Durante el mes siguiente, mientras mis hijos vivían sus vidas, Bradford y su equipo trabajaron incansablemente. La compra se finalizó un martes de mayo. Ahora era el dueño de tres hogares de ancianos, incluido el que vivía. ¿Y la mejor parte? Todavía me quedaba la mayor parte de mis siete millones de dólares. Suficiente para hacer algunos cambios serios. Empezando por las horas de visita.
La mañana después de finalizar la compra, me desperté con una sensación que no había experimentado en meses: control. Caminé por el pasillo, no como residente, sino como propietario, notando las alfombras desgastadas, las luces parpadeantes, la pintura astillada. Estos eran los signos de un lugar donde el beneficio había sido priorizado sobre la dignidad.
Llamé a la puerta de la administradora, Nancy Walsh. Era una mujer envejecida más allá de sus años por el estrés de dirigir una instalación subfinanciada.
«A partir de la medianoche de anoche», dije, entregándole los documentos legales, «soy dueño de esta instalación».

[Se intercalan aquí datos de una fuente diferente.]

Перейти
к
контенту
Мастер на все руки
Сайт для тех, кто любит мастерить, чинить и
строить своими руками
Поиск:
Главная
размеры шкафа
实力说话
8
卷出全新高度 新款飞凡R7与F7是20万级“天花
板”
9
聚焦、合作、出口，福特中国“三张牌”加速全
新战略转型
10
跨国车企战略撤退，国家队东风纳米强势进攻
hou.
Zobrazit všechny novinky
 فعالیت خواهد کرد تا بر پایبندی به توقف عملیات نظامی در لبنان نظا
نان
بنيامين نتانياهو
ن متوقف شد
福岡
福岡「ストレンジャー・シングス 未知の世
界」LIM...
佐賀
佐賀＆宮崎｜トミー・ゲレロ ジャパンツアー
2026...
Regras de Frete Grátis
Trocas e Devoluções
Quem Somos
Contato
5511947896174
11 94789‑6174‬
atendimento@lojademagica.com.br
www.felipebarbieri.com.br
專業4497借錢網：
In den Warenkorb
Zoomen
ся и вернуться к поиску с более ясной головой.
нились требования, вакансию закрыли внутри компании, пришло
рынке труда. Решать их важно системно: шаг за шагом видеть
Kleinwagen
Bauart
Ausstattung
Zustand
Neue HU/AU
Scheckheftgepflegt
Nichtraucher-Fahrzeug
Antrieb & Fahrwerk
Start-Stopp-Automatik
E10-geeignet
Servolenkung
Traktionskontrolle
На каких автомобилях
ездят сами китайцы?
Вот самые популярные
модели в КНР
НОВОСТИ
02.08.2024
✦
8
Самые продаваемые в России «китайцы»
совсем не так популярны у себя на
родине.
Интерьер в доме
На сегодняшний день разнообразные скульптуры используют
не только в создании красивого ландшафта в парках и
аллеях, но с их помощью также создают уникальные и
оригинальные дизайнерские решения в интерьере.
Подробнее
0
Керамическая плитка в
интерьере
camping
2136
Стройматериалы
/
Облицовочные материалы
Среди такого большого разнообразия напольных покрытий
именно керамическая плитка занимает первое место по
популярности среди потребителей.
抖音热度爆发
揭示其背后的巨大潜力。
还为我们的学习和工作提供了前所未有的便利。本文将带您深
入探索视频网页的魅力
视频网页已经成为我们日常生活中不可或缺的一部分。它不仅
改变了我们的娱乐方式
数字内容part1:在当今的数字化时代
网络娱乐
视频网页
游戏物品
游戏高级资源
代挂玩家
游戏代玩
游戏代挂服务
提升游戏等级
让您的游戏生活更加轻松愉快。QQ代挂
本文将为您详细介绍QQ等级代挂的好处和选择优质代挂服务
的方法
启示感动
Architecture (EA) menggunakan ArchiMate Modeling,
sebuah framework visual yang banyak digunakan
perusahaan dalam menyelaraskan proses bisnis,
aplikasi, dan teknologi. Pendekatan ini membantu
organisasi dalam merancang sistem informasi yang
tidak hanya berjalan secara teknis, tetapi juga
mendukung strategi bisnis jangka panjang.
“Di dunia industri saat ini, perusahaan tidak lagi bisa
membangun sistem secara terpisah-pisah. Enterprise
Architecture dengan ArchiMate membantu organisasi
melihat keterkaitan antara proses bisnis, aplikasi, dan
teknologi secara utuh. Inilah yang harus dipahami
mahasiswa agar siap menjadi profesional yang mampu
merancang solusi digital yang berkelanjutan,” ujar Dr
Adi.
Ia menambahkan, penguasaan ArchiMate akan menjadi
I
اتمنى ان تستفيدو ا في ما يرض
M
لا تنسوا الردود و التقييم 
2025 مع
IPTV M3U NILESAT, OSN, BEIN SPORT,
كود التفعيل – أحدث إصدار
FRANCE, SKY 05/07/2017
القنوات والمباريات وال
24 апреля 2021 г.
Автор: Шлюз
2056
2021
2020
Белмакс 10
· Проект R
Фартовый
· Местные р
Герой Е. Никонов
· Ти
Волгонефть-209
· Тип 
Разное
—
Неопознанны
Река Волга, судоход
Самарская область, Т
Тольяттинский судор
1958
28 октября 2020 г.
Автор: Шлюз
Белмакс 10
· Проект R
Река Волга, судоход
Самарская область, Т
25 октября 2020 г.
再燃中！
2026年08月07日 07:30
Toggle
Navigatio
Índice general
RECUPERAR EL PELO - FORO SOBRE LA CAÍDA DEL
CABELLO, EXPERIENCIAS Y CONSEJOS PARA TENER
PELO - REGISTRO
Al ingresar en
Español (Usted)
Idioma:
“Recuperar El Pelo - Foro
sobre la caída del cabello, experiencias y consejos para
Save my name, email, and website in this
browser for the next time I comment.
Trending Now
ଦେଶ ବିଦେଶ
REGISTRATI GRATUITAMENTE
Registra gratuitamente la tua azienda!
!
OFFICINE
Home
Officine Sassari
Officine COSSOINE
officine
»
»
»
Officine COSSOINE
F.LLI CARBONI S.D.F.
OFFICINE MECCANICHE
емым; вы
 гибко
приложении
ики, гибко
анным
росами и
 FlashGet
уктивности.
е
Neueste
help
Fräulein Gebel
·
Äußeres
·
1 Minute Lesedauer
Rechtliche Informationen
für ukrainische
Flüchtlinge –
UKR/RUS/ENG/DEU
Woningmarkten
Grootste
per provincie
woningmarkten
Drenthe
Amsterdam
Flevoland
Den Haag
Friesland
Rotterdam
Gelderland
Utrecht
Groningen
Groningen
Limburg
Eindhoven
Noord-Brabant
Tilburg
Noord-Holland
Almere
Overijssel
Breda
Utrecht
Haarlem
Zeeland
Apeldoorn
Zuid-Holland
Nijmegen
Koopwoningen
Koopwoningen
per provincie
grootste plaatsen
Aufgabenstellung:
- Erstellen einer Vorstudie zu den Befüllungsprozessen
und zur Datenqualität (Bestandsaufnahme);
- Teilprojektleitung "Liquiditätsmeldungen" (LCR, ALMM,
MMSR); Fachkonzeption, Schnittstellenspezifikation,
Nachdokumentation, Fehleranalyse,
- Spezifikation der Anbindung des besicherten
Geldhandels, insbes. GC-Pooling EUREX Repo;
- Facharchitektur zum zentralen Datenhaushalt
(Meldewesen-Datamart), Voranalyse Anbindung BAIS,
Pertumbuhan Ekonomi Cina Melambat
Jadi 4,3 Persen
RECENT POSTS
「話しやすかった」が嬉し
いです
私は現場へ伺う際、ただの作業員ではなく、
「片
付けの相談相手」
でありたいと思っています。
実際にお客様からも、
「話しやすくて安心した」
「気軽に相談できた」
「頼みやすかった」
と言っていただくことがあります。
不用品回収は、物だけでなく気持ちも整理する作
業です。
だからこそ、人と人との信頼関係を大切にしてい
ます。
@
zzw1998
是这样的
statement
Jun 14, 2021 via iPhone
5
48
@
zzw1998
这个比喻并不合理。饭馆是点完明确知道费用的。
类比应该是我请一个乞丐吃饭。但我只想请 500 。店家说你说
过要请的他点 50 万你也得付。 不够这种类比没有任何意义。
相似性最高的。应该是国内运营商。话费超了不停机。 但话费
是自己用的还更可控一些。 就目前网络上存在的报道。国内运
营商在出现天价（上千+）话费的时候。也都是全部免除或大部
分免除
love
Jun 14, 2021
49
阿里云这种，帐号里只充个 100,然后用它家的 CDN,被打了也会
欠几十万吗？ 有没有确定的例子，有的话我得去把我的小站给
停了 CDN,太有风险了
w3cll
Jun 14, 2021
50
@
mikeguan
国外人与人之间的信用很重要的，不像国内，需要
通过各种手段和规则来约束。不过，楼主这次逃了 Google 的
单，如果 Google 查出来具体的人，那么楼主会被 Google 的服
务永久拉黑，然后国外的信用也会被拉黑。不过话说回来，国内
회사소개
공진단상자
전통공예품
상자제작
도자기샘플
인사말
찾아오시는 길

Su rostro se recorrió a través de la confusión, la incredulidad y, finalmente, una resignación cansada. «No entiendo», susurró ella.
«Vivo aquí, Sra. Walsh», expliqué. «Y he visto cómo funcionan realmente las cosas. Es hora de hacer algunos cambios».
Estinté mi plan. Comenzaríamos con la dotación de personal, contratando a suficientes personas para proporcionar una atención adecuada y pagándoles un salario que reflejara la importancia de su trabajo. Renovaríamos la instalación de arriba a abajo. Y implementaríamos una nueva política de visitas, con efecto inmediato.
«Las familias que visiten menos de dos veces a la semana», expliqué, «tendrán su horario de visita restringido a los domingos por la tarde, solo de dos a cuatro de la tarde. Las familias que visiten con más frecuencia tendrán acceso ilimitado».
Nancy estaba indecisa. «No estoy seguro de que podamos hacer eso legalmente».
«Mis abogados han revisado las regulaciones a fondo», le aseguré. «Estamos dentro de nuestro derecho de establecer políticas que fomenten un contacto más frecuente».
Las cartas salieron ese día. La respuesta fue inmediata y furiosa. Sarah irrumpió en mi habitación unos días después, agitando la carta como un arma.
«Mamá, ¿qué es esta tontería sobre el horario de visita restringido?»
«Hola, querida», dije con calma, mirando hacia arriba desde mi libro. «También es encantador verte».
Michael y Jessica siguieron, sus rostros una mezcla de agitación y confusión. «Esto es sobre nosotros, ¿verdad?» Michael acusado. «Porque no hemos visitado tanto como deberíamos».
«¿Cuándo fue la última vez», pregunté, con mi voz tranquila pero firme, «que mis tres hijos estuvieron juntos en esta habitación?»